▶ Task to carry out
Filter the listing below down to the lines with the word "Culturelle" and copy those.

▶ Data supplied

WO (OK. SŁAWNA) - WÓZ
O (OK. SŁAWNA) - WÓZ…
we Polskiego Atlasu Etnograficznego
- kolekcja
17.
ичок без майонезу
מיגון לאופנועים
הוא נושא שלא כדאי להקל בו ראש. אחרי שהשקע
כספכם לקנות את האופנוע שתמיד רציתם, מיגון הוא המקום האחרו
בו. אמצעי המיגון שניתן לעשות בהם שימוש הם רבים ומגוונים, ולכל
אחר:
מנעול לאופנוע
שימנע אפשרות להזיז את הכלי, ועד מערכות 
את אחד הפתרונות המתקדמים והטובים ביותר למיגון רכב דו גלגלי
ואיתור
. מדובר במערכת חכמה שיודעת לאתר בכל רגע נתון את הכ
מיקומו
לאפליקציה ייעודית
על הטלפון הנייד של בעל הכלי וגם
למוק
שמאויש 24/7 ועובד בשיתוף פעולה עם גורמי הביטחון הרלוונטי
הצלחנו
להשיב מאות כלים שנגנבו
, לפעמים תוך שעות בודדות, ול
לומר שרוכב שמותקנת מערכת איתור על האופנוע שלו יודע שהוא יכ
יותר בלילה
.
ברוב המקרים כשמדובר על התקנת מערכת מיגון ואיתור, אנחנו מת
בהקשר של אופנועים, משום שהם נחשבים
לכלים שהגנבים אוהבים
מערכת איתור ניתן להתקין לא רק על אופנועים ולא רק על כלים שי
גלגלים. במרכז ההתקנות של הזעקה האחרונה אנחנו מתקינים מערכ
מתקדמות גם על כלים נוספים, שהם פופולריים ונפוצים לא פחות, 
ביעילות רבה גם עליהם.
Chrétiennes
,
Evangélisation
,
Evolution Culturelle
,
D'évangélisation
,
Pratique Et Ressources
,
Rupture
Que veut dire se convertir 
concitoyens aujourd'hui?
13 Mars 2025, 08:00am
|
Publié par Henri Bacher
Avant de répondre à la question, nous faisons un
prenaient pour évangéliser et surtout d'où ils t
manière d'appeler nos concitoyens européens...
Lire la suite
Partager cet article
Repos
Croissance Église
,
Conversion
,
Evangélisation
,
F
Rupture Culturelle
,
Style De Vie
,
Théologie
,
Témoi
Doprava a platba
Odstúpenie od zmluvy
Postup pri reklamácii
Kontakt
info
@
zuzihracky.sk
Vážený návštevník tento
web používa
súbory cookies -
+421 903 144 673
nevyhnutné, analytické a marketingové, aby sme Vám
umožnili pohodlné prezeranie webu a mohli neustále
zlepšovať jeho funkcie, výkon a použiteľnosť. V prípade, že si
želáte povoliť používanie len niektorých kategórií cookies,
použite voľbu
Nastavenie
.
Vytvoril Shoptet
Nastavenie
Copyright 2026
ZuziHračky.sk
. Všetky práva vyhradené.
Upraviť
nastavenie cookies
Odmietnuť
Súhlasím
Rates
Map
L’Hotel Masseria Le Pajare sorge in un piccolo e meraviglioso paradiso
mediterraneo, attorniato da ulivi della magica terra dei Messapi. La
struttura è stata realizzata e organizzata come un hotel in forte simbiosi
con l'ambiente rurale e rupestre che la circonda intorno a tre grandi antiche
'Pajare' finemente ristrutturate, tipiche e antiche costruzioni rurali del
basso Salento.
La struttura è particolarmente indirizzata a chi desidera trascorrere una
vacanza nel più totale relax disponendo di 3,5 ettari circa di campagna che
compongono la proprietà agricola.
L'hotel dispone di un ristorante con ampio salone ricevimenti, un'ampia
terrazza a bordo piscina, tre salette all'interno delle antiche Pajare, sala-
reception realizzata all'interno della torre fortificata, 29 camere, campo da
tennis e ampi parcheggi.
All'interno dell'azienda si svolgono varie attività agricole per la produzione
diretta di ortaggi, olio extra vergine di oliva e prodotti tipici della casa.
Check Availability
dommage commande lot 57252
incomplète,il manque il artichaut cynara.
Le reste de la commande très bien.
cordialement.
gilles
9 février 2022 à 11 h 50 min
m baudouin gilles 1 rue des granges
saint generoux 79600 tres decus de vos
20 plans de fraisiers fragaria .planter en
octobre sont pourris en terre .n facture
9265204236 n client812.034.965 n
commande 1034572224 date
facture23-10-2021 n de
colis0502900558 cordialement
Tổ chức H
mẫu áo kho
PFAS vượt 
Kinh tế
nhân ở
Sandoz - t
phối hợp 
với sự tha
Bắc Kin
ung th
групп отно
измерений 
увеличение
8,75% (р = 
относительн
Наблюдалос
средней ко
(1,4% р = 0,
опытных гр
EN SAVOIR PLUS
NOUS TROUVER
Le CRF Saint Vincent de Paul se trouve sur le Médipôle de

▶ Answer to the problem
Evolution Culturelle
Rupture Culturelle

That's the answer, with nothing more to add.